Parseable is a lightweight, cloud native log observability engine. Parseable is written in Rust and uses Apache Arrow and Parquet as underlying data structures. Additionally, it uses a simple, index-free mechanism to organize and query data allowing low latency, and high throughput ingestion and query.
Parseable consumes up to ~80% lower memory and ~50% lower CPU than Elastic for similar ingestion throughput.
- Deploy anywhere - public or private cloud, containers or VMs or bare metal environments.
- Written in Rust, allows much smaller memory and compute foot print compared to JVM based solutions.
- Indexing free approach, to allow high throughput ingestion, while ensuring low latency for queries.
- Single binary with built-in UI, setup within minutes.
- Log data stored in Parquet format, opens up opportunities for advanced analytics with vast Parquet ecosystem.

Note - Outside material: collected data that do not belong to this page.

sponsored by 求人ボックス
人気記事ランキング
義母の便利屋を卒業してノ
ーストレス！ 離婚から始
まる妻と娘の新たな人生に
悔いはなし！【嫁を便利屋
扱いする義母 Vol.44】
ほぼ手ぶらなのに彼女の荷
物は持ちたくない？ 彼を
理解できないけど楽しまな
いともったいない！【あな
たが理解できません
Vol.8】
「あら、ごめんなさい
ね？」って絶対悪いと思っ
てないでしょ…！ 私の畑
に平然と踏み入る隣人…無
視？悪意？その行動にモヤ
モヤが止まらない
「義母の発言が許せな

- Choose your own storage backend - local volumes or S3 compatible object store.
- Ingestion API, compatible with HTTP output of log agents. Refer to documentation for more details.

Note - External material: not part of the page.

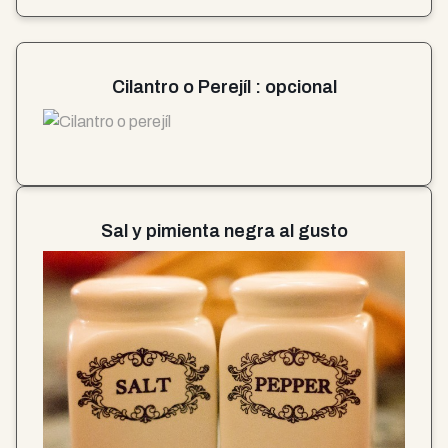
Cilantro o Perejíl : opcional
Sal y pimienta negra al gusto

- PostgreSQL based query for log search and analysis. Use Parseable UI or Grafana data source plugin for visualization.
- Schema free design, allows ingestion of any log format.
- Send alerts to webhook targets including Slack.
- Stats API to track ingestion and compressed data.
Traditionally, logging has been seen as a text search problem. Log volumes were not high, and data ingestion or storage were not really issues. This led us to today, where all the logging platforms are primarily text search engines.
But with log data growing exponentially, today's log data challenges involve whole lot more – Data ingestion, storage, and observation, all at scale.
Parseable aims to address these challenges. Parseable is written in Rust and uses modern advancements in the data ecosystem. It uses an indexing free approach to store logs and query them - with columnar storage formats in memory (Arrow) and on disk (Parquet) to achieve high ingestion throughput and query performance.